OTOH, if he had simply compared nuclear to the abysmal CF's for wind and solar, we could have avoided the problem altogether.

BTW, the best thing about nuclear for me wasn't even mentioned. And that's it's lack of emissions, especially carbon.

I also like that its waste stream is completely contained, tracked, audited, and inexpensively managed. Unlike ALL other forms of energy generation including wind and solar.

Cheers

Meredith Angwin said...

Walt,

Walt,

Thank you for your comments.

This is a guest post and I do not know precisely what the author intended. However, I don't think he was deliberately "spinning" things to look bad for non-nuclear plants. He may have just looked up capacity factors for various types of plants in EIA or Wikipedia and done the comparison.

Indeed, gas-fired plants are often load following plants. However, there is no reason that a coal plant or a combined cycle gas plant should be load-following, as I see it. Why doesn't this type of plant run as baseload with the same capacity factor as nuclear? These are steam cycle plants, after all, as nuclear is.

Why don't these types of steam plants run as 90% capacity factor baseload? Perhaps because they are more expensive or less reliable than nuclear?
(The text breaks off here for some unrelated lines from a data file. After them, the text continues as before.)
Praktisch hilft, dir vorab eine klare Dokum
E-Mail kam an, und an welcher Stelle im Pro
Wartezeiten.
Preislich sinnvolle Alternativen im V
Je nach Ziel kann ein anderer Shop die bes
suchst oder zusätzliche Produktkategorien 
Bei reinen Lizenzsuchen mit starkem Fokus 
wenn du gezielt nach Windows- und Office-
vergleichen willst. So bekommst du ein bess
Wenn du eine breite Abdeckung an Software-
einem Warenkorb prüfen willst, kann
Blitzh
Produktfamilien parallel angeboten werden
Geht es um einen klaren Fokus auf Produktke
I think that teasing out dispatch % from intrinsic availability % is not an easy call, especially for non-nuclear steam plants.

While we are at it, I get annoyed when hydro plants are called baseload. Hydro plants, overall, have less than 50% capacity factors. Many have capacity factors down around 25%. They are eminently dispatchable and very useful and very low carbon but...they are not baseload! (Walt, you didn't say hydro was baseload. This is not about your comment! I am just sounding off about one of my pet peeves.)
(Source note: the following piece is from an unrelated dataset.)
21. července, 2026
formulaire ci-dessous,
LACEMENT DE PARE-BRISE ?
And, I totally agree with you that nuclear plants are the best at managing their waste streams!

Anonymous said...

One of the big factors that I like to emphasize in favoring nuclear is energy density. You get a lot more energy and a lot less waste on a per unit fuel basis (e.g., grams of fuel input) from "burning" uranium (or thorium, or plutonium) than you do an equivalent amount of carbon-based fuels. You also save on the extraction and transport steps. True, you need to enrich the natural material, but you must also process fossil fuels in some ways prior to combustion. So on the input side we sometimes have coal trains that are miles long feeding fuel to our power plant, compared to the amount of uranium that produces the same quantity of energy, which would fit into a typical ambassador bag. On the waste stream side, you've got some fuel assemblies cooling off in a storage pool, all packaged and contained, managed and monitored, contrasted with a sludge pond hundreds of acres in areal extent, open to the environment, ready to leak or collapse (as has happened).